Wednesday, January 22, 2014

Snowden Denies Suggestions That He Was a Spy

Some of the usual suspects in Congress are alleging that Edward Snowden was a spy working for Russia, something that Snowden specifically denies.  In my view, it is a case of trying to change the subject away from the illegality of the actions of the National Security Administration and tar the whistle blower.  I continue to believe that Snowden did Americans a huge service by exposing what our government has been doing - all in our name, of course.  As for Senator Dianne Feinstein's remarks, she'd best not ask me for any money or anything else any times soon.  The New York Times looks at the accusations and Snowden's denial.  Here are excerpts:

Edward J. Snowden on Tuesday adamantly denied as “absurd” and “smears” the suggestion by the leaders of the House and Senate Intelligence Committees that he might have been a Russian spy when he downloaded archives of classified National Security Agency documents and leaked them to journalists.

In an interview with The New Yorker, Mr. Snowden declared that the accusation — advanced in particular by Representative Mike Rogers, Republican of Michigan and chairman of the House Intelligence Committee — was “false,” saying he had “clearly and unambiguously acted alone, with no assistance from anyone, much less a government.”

In the latest jostling over how to frame the public debate that Mr. Snowden’s leaks created, Mr. Rogers said on the NBC News program “Meet the Press” on Sunday that Mr. Snowden should be seen not as a whistle-blower but as “a thief, who we believe had some help.”

Officials at both the N.S.A. and the F.B.I. have said their investigations have turned up no evidence that Mr. Snowden was aided by others. But Mr. Rogers, asserting that Mr. Snowden had downloaded many files about military activities that do not involve issues of civil liberties, pointed to the Russian Federal Security Service, known as the F.S.B., the successor to the Soviet K.G.B. He offered no evidence.

“I believe there’s a reason he ended up in the hands, the loving arms, of an F.S.B. agent in Moscow,” he said, adding: “I believe there’s questions to be answered there.
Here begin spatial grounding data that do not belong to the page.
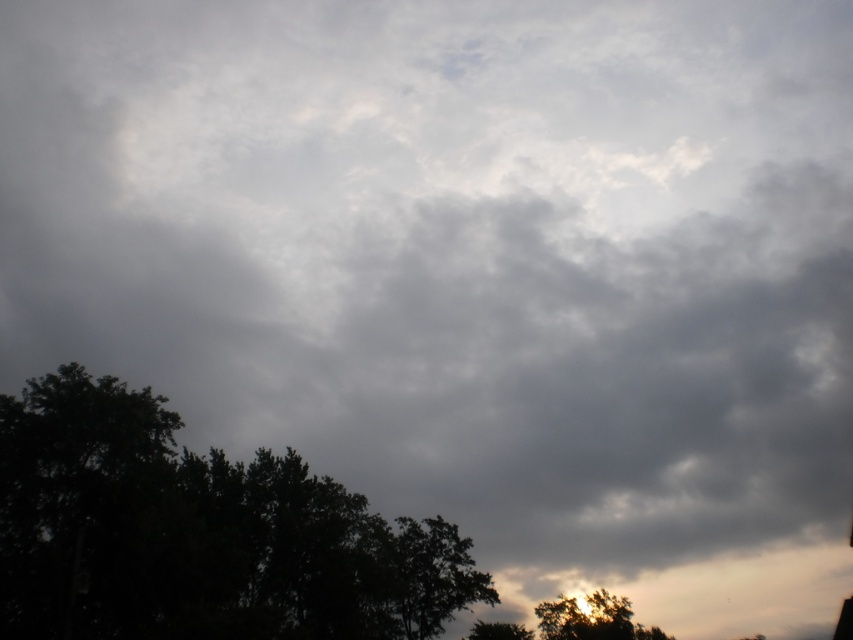 In the scene shown: Is green leafy tree at lower left below golden textured tree at lower right?

No.

Is green leafy tree at lower left wider than golden textured tree at lower right?

Indeed, green leafy tree at lower left has a greater width compared to golden textured tree at lower right.

Where is `green leafy tree at lower left`? green leafy tree at lower left is located at coordinates (196, 532).

What do you see at coordinates (196, 532) in the screenshot? I see `green leafy tree at lower left` at bounding box center [196, 532].

Can you confirm if green leafy tree at lower left is positioned above green leafy tree at lower center?

Yes, green leafy tree at lower left is above green leafy tree at lower center.

Which is behind, point (291, 573) or point (485, 634)?

Point (485, 634)

This screenshot has height=640, width=853. In order to click on green leafy tree at lower left in this screenshot , I will do pos(196,532).

From the picture: Which is more to the left, golden textured tree at lower right or green leafy tree at lower center?

From the viewer's perspective, green leafy tree at lower center appears more on the left side.

Between point (576, 637) and point (479, 628), which one is positioned in front?

Point (479, 628) is in front.

Identify the location of golden textured tree at lower right. This screenshot has height=640, width=853. (592, 620). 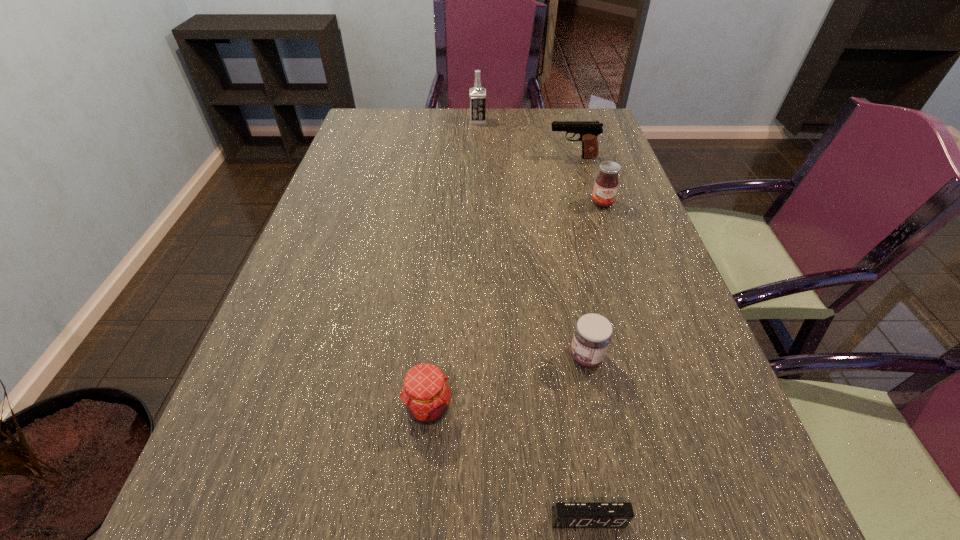 What are the coordinates of `free spot that satisfies the following two spatial constraints: 1. on the front label of the second nearest jam; 2. on the front-facing side of the nearest object` in the screenshot? It's located at (619, 518). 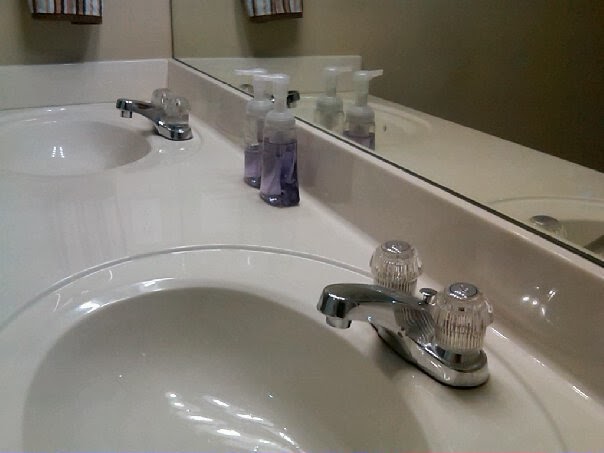 Locate an element on the screen. This screenshot has height=453, width=604. drain pull is located at coordinates (426, 294).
I don’t think it was a gee-whiz luck event that he ended up in Moscow under the handling of the F.S.B.”

Mr. Rogers made his remarks two days after President Obama embraced some calls to reform certain N.S.A. activities brought to light by Mr. Snowden. In particular, Mr. Obama said he would impose greater court oversight on the once-secret program in which the agency has been collecting records of every American’s phone calls, and that he intended to eventually get the N.S.A. out of the business of gathering such records in bulk.

On Sunday, the “Meet the Press” host, David Gregory, also asked Mr. Rogers’s Senate counterpart, Senator Dianne Feinstein, Democrat of California, whether she agreed with his suspicions that Mr. Snowden had been helped by the Russians. She replied: “He may well have.”

Mr. Snowden criticized news organizations for treating such remarks as newsworthy.  “It’s not the smears that mystify me,” Mr. Snowden told The New Yorker, “it’s that outlets report statements that the speakers themselves admit are sheer speculation.”